Ze'ev Raban, Israeli, born Poland, 1890–1970
Come to Palestine
Poster for the Society for the Promotion of Travel in the Holy Land, 1929
99 x 63.5 cm
© The Doron Family, Jerusalem
Accession number: B02.0801
Upon his arrival in Jerusalem in 1912, Ze'ev Raban was invited to join the faculty of The Bezalel School of Arts and Crafts by its founder, Boris Schatz. There he worked as director of the repousse workshop and as teacher of anatomy and decorative arts. He also served as principal designer for the applied art studios, where carpets, metalwork, ceramics, and woodwork were made for the commercial market. Raban was much influenced by the Art Nouveau and Symbolism he had seen in Munich, Brussels, and Paris, where he studied sculpture and decorative arts. These influences played a significant part in Raban's personal style, which in turned helped define what came to be known as the Bezalel style.

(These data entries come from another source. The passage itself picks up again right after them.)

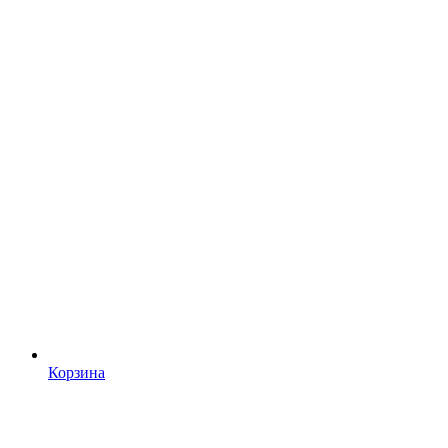
Корзина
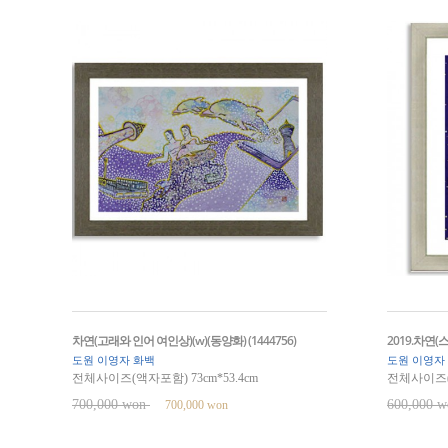
차연(고래와 인어 여인상)(w)(동양화) (1444756)
2019.차연(스
도원 이영자 화백
도원 이영자
전체사이즈(액자포함) 73cm*53.4cm
전체사이즈(액
700,000 won
600,000 
700,000 won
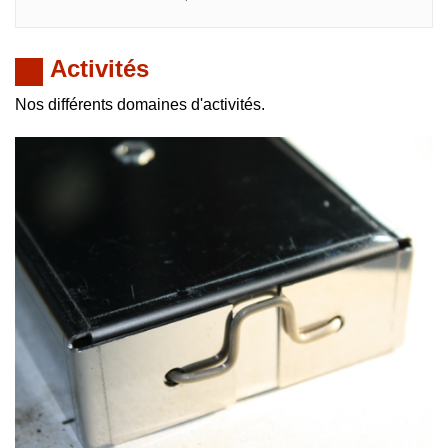
Activités
Nos différents domaines d'activités.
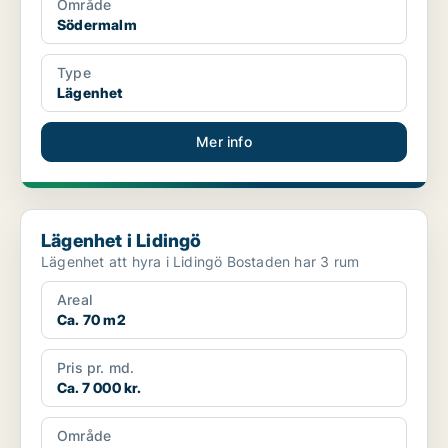
Område
Södermalm
Type
Lägenhet
Mer info
Lägenhet i Lidingö
Lägenhet i Lidingö
Lägenhet att hyra i Lidingö Bostaden har 3 rum
Areal
Ca. 70 m2
Pris pr. md.
Ca. 7 000 kr.
Område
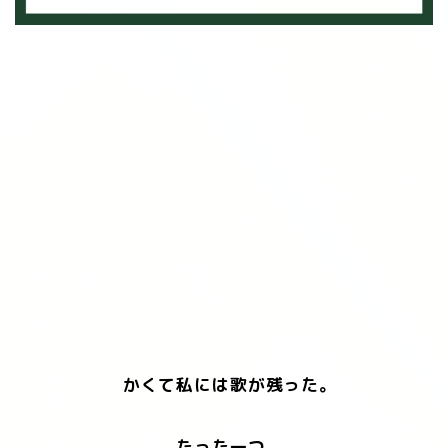
かくて私には歌が残った。
たった一つ、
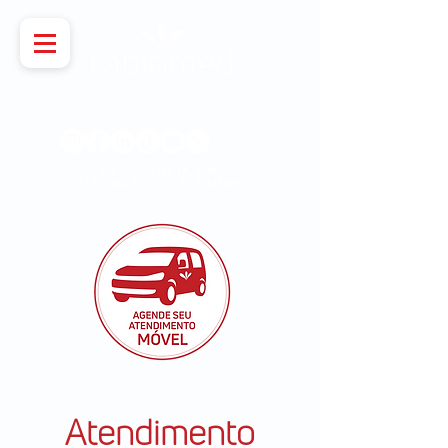
Siga, curta e compartilha
EXCELÊNCIA EM
DIAGNÓSTICO E SAÚDE
Atendimento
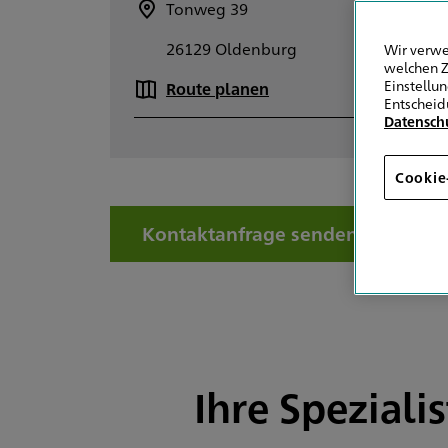
Tonweg 39
+4
26129 Oldenburg
+4
Wir verwe
welchen Z
Einstellu
Route planen
E-
Entscheid
Datensch
Cookie
Kontaktanfrage senden
Ihre Speziali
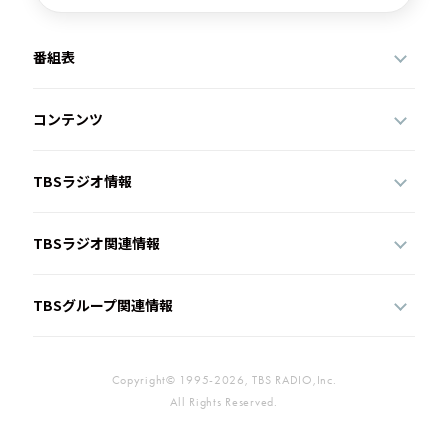
番組表
コンテンツ
TBSラジオ情報
TBSラジオ関連情報
TBSグループ関連情報
Copyright© 1995-2026, TBS RADIO,Inc.
All Rights Reserved.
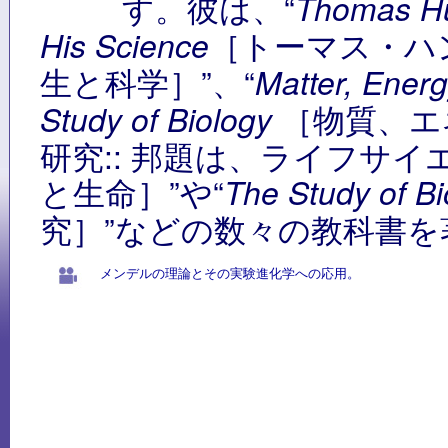
す。彼は、“
Thomas Hu
［トーマス・ハ
His Science
生と科学］”、“
Matter, Energ
［物質、エ
Study of Biology
研究:: 邦題は、ライフサイ
と生命］”や“
The Study of Bi
究］”などの数々の教科書を
メンデルの理論とその実験進化学への応用。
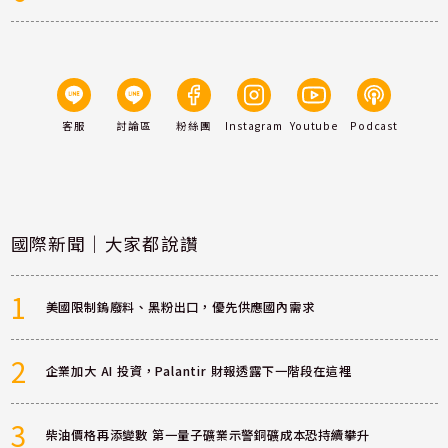
客服
討論區
粉絲團
Instagram
Youtube
Podcast
國際新聞｜大家都說讚
1
美國限制鎢廢料、黑粉出口，優先供應國內需求
2
企業加大 AI 投資，Palantir 財報透露下一階段在這裡
3
柴油價格再添變數 第一量子礦業示警銅礦成本恐持續攀升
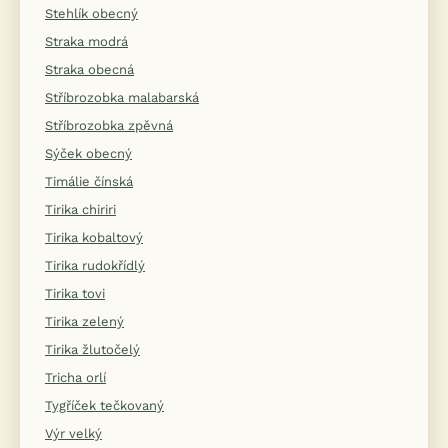
Stehlík obecný
Straka modrá
Straka obecná
Stříbrozobka malabarská
Stříbrozobka zpěvná
Sýček obecný
Timálie čínská
Tirika chiriri
Tirika kobaltový
Tirika rudokřídlý
Tirika tovi
Tirika zelený
Tirika žlutočelý
Tricha orlí
Tygříček tečkovaný
Výr velký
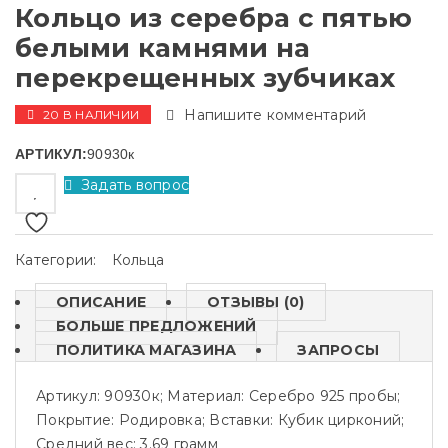
Кольцо из серебра с пятью
белыми камнями на
перекрещенных зубчиках
Напишите комментарий
20 В НАЛИЧИИ
АРТИКУЛ:
90930к
Задать вопрос
Категории:
Кольца
ОПИСАНИЕ
ОТЗЫВЫ (0)
БОЛЬШЕ ПРЕДЛОЖЕНИЙ
ПОЛИТИКА МАГАЗИНА
ЗАПРОСЫ
Артикул: 90930к; Материал: Серебро 925 пробы;
Покрытие: Родировка; Вставки: Кубик цирконий;
Средний вес: 3.69 грамм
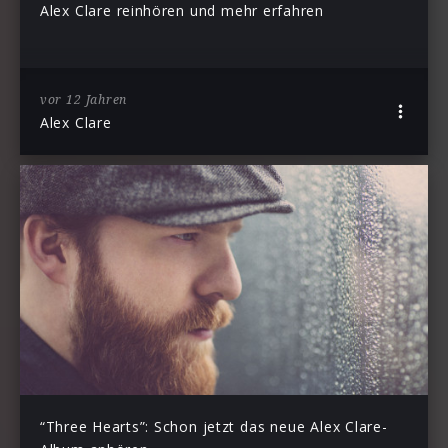
Alex Clare reinhören und mehr erfahren
vor 12 Jahren
Alex Clare
“Three Hearts”: Schon jetzt das neue Alex Clare-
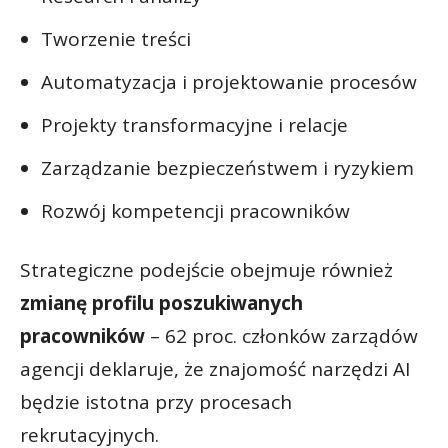
Tworzenie treści
Automatyzacja i projektowanie procesów
Projekty transformacyjne i relacje
Zarządzanie bezpieczeństwem i ryzykiem
Rozwój kompetencji pracowników
Strategiczne podejście obejmuje również
zmianę profilu poszukiwanych
pracowników
– 62 proc. członków zarządów
agencji deklaruje, że znajomość narzędzi AI
będzie istotna przy procesach
rekrutacyjnych.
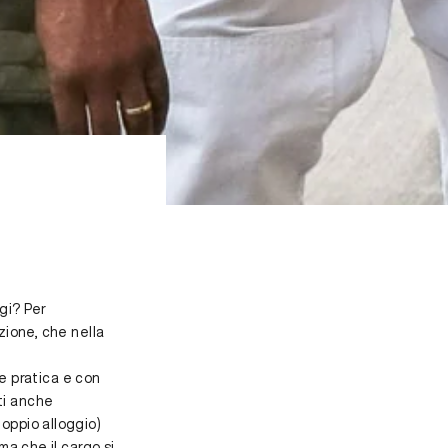
gi? Per
zione, che nella
me pratica e con
ti anche
oppio alloggio)
ma che il cargo si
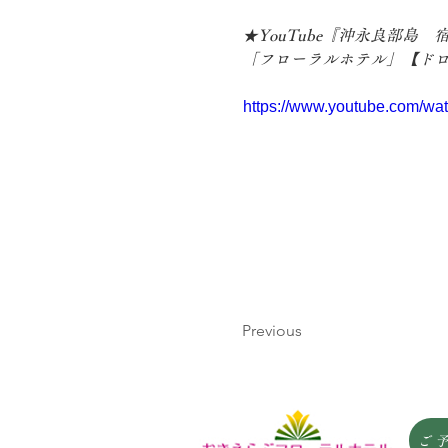
★YouTube『沖永良部島
「フローラルホテル」【ド
https://www.youtube.com/w
Previous
ご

This poster, which features an Orientalist scene of a shepherd and his beloved in a bountiful landscape within an architectural frame of an arabesque horseshoe arch, was aimed at attracting tourists to the Land of Israel. It was designed to speak to a Christian audience as much as to Jews of the Diaspora, as can be seen in Raban's choice to set the timeless idyll on the shores of the Sea of Galilee. In the distance, framed by the blooming almond tree and date palm heavy with fruit, is the snowy peak of Mount Hermon. The verse from the Song of Songs (2:11-12) set in the stones of the frame strengthens the connection to the land of the Bible. All these elements symbolize renewal and the coming of spring, emblematic of the burgeoning Zionist society.
The symbolic language of this poster - the idyllic and timeless landscape untouched by modern society, the Oriental (Arab) dress and architecture, the Biblical verse and setting - was part of the ideology and aesthetic of the early Zionist movement, which aimed to strengthen the physical connection of the Jewish people to the Land of Israel.